Coronavirus is a wake-up call. Are you listening?
The ancient philosopher Heraclitus once opined that the only constant in life is change. But there is another one that impacts every city and county organization and the officials who manage them—sooner or later a natural or man-made event is going to wreak havoc with your organization’s operations. In some cases those operations will come to a screeching halt—if the organization doesn’t have continuity-of-operations or disaster-recovery plans in place.
At the end of March, as this article is being written, the global pandemic COVID-19, also known as the coronavirus, is getting all of the headlines and commanding all of the attention of government officials, the media and the public, for very good reason. But there are many other significant events—e.g., wildfires, floods, hurricanes, tornadoes, earthquakes and hazardous materials spills—that happen on a fairly regular basis. These events can compromise a city’s and county’s ability to function effectively, which in turn diminishes their ability to provide essential services to the citizenry, sometimes profoundly.
Such events typically occur with little or no warning. When Hurricane Katrina slammed into New Orleans in late August 2005, there was plenty of warning about the impending storm, but no one could have anticipated the devastating storm surge and flooding that destroyed much of the city. Nearly 400 miles to the west in Sugar Land, Texas, a suburb of Houston, we breathed a sigh of relief about the relatively close call. But that was because we had no way of knowing that our region was about to be inundated by ten of thousands of evacuees, which put a tremendous strain on government resources, an event for which we were ill prepared.
As if that wasn’t troubling enough, Hurricane Rita formed about a month later. It was the strongest tropical cyclone ever recorded in the Gulf of Mexico, even more powerful than Hurricane Katrina.
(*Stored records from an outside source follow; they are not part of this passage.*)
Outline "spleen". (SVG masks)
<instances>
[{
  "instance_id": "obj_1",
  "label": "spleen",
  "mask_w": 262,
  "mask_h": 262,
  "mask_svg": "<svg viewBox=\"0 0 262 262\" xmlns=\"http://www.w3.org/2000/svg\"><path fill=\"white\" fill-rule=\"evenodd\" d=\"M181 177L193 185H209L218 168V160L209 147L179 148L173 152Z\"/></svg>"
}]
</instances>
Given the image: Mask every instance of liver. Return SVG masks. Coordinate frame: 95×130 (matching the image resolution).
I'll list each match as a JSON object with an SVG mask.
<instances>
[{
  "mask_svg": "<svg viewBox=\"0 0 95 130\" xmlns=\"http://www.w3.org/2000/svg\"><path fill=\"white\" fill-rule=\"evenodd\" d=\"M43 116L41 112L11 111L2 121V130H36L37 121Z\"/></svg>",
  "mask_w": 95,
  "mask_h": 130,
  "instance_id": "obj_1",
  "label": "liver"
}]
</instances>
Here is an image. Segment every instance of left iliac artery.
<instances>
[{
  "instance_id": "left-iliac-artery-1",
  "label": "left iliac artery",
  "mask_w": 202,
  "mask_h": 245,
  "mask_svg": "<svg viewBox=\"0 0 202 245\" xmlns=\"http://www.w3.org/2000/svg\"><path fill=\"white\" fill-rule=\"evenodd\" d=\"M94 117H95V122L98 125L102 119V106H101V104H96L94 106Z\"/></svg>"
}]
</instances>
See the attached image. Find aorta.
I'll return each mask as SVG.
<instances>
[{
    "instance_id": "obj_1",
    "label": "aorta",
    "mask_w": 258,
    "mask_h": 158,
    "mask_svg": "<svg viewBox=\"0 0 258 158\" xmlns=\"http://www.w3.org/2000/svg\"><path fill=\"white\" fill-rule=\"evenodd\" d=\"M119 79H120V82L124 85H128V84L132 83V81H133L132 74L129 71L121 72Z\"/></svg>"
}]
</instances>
As the storm approached, the Houston region initiated the largest evacuation in the nation’s history. Cities in the region tried to maintain essential services and protect vital city assets, even as personnel evacuated. The hurricane ultimately made landfall along the Texas-Louisiana border, sparing the Houston region. Nevertheless, we had to scramble.
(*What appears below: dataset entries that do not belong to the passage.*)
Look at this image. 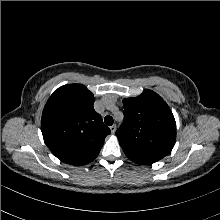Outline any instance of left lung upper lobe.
Returning <instances> with one entry per match:
<instances>
[{"instance_id": "1", "label": "left lung upper lobe", "mask_w": 220, "mask_h": 220, "mask_svg": "<svg viewBox=\"0 0 220 220\" xmlns=\"http://www.w3.org/2000/svg\"><path fill=\"white\" fill-rule=\"evenodd\" d=\"M124 121L116 131L126 156L148 165L168 155L175 145L176 124L166 102L146 89L135 98L123 100Z\"/></svg>"}]
</instances>
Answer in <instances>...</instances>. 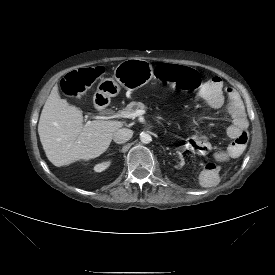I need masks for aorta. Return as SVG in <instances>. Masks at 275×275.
<instances>
[{
	"label": "aorta",
	"mask_w": 275,
	"mask_h": 275,
	"mask_svg": "<svg viewBox=\"0 0 275 275\" xmlns=\"http://www.w3.org/2000/svg\"><path fill=\"white\" fill-rule=\"evenodd\" d=\"M140 140H141L142 143L148 144L152 141V137L150 136V134H148L146 132H142L140 134Z\"/></svg>",
	"instance_id": "762f6f07"
}]
</instances>
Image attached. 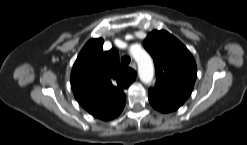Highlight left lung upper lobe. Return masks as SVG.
Listing matches in <instances>:
<instances>
[{
    "instance_id": "obj_1",
    "label": "left lung upper lobe",
    "mask_w": 247,
    "mask_h": 145,
    "mask_svg": "<svg viewBox=\"0 0 247 145\" xmlns=\"http://www.w3.org/2000/svg\"><path fill=\"white\" fill-rule=\"evenodd\" d=\"M153 57L156 89L187 99L194 87L197 67L189 50L165 30L153 31L143 42Z\"/></svg>"
}]
</instances>
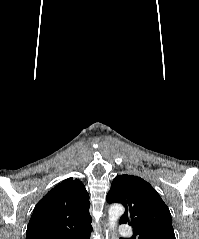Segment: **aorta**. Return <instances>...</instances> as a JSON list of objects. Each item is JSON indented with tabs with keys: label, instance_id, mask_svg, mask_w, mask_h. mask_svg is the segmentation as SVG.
<instances>
[{
	"label": "aorta",
	"instance_id": "aorta-1",
	"mask_svg": "<svg viewBox=\"0 0 199 239\" xmlns=\"http://www.w3.org/2000/svg\"><path fill=\"white\" fill-rule=\"evenodd\" d=\"M124 213V207L120 204H113L108 211V219H109V229L113 231L112 239H117L115 235V228L117 226V221Z\"/></svg>",
	"mask_w": 199,
	"mask_h": 239
}]
</instances>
Both events caused problems that we hadn’t anticipated. Katrina required establishment or expansion of services needed to support the influx of evacuees. With Rita, we needed to compensate for the loss of staff, which necessitated scaling back some services. Nevertheless, we got through both events thanks to outstanding efforts by the mayor, city manager, police and fire chiefs, and a plethora of other officials, all of whom worked collaboratively, intelligently and quickly.
But everything we did was done on the fly—which is exactly the wrong way to go about it in such circumstances. A continuity-of-operations plan (COOP) and a disaster-recovery (DR) plan would have been very useful things to have at our disposal.